Religious Site: A location where religion occurs, particularly in regard to the description offered above. Sites in Rochester had to meet at least two of the four criteria to be included in the DRR Project.


Coda

With further funding and a larger team of researchers, DRR could be scaled up to cover religious sites in the entire city of Rochester, the suburbs, and the surrounding countryside. By continuing to document religious communities throughout the city, new themes would emerge to complement and complicate the stories we told about southwest Rochester’s religious sites. The essays written for HIS 191, for instance, address the introduction of new religious movements — specifically the immigrant religions of Hinduism and Tibetan Buddhism — to Rochester.

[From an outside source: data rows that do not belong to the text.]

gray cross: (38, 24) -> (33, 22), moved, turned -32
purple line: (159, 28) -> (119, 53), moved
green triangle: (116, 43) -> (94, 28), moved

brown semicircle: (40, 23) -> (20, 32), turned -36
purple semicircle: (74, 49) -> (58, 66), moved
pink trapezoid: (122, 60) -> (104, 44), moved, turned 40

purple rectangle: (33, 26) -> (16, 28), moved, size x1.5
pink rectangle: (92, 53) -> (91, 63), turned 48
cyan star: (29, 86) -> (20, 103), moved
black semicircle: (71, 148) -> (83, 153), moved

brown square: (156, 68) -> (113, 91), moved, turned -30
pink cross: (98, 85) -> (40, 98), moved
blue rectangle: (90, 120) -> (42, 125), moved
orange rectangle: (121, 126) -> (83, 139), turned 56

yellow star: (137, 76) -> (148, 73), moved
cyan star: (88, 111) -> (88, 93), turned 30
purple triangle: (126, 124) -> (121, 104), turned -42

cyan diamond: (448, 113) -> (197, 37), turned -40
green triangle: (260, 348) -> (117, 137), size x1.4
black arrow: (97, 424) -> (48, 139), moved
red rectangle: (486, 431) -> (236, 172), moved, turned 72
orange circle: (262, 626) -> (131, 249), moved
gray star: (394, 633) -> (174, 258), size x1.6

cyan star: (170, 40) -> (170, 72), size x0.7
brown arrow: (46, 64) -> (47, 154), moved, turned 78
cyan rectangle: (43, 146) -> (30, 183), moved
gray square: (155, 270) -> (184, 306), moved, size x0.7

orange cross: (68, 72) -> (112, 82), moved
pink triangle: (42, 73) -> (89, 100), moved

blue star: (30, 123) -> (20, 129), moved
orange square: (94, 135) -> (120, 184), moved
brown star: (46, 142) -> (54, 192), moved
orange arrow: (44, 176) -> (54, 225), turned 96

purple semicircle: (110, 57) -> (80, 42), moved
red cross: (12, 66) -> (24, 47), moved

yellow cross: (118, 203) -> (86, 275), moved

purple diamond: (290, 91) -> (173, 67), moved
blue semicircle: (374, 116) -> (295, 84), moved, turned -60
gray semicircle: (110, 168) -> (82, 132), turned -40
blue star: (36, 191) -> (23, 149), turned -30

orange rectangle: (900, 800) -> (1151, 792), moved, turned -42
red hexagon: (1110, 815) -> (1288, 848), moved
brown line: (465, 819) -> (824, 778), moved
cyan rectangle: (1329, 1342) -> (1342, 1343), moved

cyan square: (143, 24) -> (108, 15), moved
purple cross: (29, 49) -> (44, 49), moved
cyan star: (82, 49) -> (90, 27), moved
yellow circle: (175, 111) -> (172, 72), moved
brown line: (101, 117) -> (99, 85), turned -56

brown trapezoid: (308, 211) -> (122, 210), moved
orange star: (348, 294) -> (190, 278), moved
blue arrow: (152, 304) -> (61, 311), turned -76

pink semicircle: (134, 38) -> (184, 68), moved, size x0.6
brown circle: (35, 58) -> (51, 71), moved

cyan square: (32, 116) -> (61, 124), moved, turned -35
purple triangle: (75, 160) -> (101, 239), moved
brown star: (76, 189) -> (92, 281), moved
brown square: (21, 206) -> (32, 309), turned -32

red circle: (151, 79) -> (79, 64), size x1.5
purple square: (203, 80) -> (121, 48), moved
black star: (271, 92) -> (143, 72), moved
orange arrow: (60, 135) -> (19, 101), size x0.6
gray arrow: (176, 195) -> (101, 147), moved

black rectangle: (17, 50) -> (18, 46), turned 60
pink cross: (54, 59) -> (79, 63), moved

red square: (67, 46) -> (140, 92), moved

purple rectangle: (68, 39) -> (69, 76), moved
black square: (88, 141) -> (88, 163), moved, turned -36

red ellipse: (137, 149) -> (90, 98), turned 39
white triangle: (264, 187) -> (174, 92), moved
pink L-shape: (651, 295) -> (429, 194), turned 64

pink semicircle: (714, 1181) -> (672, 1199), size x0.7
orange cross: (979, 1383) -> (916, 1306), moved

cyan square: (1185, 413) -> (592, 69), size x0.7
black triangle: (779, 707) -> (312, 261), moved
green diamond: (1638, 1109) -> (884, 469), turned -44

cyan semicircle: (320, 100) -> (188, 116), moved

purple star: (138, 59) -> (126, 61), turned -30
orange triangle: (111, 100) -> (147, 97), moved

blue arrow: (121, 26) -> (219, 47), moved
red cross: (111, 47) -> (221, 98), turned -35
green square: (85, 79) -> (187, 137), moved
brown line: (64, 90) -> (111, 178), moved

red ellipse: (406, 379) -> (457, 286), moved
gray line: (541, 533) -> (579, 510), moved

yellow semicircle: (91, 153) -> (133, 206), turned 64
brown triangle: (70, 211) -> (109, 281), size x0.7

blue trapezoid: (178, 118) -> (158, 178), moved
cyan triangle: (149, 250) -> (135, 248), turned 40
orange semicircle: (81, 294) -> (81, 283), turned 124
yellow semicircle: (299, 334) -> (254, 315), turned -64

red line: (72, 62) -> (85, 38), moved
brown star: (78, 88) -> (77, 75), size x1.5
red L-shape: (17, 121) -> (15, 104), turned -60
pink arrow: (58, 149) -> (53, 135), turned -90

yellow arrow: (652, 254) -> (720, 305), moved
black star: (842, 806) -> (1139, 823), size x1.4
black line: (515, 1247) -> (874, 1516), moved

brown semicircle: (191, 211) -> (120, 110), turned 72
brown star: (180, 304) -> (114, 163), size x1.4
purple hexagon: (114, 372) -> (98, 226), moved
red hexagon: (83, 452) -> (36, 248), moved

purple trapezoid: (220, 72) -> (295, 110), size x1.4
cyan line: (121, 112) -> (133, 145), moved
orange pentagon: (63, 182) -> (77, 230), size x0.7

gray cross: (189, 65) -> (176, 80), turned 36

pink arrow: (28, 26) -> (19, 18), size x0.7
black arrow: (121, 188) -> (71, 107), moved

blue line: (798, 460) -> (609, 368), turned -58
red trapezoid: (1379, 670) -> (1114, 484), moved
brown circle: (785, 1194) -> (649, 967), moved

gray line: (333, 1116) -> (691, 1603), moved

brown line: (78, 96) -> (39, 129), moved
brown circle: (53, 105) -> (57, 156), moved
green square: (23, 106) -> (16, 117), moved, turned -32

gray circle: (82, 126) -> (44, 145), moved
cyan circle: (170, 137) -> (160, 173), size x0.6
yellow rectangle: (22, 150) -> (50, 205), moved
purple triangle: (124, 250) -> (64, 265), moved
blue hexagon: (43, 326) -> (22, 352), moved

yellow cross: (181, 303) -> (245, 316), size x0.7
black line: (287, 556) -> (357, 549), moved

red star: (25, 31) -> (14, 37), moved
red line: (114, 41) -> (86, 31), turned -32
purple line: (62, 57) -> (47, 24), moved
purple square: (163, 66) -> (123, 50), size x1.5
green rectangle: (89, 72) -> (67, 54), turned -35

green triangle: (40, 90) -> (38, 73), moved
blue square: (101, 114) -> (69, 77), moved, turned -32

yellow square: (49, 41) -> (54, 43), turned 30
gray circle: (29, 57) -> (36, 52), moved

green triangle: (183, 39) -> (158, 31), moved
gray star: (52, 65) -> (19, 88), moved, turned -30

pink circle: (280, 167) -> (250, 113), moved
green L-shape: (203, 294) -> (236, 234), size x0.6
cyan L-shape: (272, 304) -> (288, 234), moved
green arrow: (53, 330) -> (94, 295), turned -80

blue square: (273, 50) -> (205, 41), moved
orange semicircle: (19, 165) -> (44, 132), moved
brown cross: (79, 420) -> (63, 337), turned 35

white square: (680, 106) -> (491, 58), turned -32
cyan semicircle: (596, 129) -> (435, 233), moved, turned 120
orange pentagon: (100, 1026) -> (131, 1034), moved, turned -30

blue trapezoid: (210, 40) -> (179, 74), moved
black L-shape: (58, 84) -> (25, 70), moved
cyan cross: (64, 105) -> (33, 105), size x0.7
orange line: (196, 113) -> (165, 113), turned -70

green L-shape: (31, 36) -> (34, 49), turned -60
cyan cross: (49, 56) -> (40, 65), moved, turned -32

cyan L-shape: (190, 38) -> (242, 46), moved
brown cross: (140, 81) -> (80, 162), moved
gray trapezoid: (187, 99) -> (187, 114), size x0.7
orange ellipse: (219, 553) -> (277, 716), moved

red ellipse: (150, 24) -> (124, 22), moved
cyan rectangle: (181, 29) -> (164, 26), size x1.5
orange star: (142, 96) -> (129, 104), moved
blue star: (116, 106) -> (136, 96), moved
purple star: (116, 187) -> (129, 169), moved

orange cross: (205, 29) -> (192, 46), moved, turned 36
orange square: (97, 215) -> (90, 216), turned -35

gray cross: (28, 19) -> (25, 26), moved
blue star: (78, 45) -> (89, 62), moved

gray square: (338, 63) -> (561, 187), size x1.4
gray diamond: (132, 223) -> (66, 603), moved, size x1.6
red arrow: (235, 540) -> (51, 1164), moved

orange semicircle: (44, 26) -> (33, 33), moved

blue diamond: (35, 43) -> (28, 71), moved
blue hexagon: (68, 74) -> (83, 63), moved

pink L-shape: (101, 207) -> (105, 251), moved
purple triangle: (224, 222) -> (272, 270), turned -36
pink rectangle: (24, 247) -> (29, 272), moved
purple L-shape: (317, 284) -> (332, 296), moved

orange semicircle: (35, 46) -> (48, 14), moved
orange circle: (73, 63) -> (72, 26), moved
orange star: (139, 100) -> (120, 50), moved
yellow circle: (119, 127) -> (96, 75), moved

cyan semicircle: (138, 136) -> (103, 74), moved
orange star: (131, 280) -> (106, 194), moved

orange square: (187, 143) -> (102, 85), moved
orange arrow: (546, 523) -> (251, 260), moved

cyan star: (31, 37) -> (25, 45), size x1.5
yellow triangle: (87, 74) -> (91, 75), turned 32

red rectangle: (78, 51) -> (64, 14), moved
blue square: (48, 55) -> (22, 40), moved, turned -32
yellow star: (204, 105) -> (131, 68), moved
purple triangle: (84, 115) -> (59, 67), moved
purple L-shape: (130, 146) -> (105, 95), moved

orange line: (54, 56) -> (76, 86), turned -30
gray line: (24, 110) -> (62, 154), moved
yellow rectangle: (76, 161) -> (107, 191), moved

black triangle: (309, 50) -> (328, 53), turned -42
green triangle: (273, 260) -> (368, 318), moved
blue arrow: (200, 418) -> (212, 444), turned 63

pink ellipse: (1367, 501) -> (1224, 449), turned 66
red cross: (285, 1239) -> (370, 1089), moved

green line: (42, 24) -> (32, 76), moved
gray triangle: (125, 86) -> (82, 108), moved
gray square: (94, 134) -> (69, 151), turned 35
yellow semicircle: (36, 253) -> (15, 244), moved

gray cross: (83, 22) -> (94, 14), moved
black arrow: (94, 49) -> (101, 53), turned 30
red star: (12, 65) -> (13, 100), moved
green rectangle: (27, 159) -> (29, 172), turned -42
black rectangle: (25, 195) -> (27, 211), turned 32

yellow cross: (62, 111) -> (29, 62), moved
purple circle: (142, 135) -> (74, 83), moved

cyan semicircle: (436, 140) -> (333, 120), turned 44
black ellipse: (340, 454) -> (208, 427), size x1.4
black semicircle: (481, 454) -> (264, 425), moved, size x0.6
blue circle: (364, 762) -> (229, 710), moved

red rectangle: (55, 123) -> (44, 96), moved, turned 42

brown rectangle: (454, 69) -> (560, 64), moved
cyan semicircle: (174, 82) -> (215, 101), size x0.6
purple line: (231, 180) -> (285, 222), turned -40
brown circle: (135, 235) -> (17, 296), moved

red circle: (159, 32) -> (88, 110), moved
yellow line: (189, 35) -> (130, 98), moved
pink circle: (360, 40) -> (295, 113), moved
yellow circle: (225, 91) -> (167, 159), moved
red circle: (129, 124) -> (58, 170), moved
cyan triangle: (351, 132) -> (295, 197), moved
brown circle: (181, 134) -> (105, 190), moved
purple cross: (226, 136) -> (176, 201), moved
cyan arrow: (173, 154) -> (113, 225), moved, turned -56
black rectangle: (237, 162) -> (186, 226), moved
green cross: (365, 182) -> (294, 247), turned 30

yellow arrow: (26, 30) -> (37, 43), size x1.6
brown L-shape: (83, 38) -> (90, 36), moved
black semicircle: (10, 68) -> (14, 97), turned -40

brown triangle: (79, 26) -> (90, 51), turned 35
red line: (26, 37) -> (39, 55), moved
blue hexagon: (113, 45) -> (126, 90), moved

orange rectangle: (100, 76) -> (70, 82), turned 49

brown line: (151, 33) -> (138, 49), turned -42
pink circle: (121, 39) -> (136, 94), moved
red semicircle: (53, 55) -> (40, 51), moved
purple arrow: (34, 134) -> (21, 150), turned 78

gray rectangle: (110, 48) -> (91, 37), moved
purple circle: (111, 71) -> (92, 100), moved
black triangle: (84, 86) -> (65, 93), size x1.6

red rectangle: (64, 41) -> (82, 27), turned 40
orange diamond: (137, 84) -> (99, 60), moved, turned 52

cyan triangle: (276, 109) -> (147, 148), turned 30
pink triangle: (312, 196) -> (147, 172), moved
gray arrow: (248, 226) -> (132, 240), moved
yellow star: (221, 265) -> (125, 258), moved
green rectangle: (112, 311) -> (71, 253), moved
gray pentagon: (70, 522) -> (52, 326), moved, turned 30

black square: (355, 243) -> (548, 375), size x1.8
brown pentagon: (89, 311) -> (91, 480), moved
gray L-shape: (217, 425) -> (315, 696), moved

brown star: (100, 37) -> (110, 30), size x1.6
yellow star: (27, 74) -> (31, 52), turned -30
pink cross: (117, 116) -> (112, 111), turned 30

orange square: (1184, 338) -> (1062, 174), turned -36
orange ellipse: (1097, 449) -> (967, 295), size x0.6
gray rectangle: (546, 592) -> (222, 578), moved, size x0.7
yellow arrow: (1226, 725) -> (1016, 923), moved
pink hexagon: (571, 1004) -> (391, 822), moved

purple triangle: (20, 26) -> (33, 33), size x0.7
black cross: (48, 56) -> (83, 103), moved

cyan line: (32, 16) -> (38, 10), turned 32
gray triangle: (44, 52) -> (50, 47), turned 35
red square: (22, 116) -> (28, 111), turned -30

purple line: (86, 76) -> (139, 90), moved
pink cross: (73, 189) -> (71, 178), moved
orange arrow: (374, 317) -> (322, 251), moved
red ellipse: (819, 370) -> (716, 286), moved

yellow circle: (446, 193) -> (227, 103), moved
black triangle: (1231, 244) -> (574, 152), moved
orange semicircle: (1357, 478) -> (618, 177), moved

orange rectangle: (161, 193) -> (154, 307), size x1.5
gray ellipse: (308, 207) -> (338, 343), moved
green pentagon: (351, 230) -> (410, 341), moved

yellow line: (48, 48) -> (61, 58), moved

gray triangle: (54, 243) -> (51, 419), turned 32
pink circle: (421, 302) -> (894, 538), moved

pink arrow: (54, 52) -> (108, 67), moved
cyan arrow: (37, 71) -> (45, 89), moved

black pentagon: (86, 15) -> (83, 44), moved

Above all, DRR is intended as an example of community-based religion scholarship and public history outreach. We could not have done this project — studying 180 years of urban religious life — without the support, feedback, and expertise of individuals from Rochester’s religious communities. They welcomed us into their houses of worship, opened their archives, and consulted with us as the project came together.


Note: The header photograph used for much of this website, a JPEG file labeled simply as “DSC0049,” depicts the sanctuary of St. Augustine Roman Catholic Church, circa 2006. Royal Chamberlain took the photo as part of his historic preservation photoshoot before the church closed.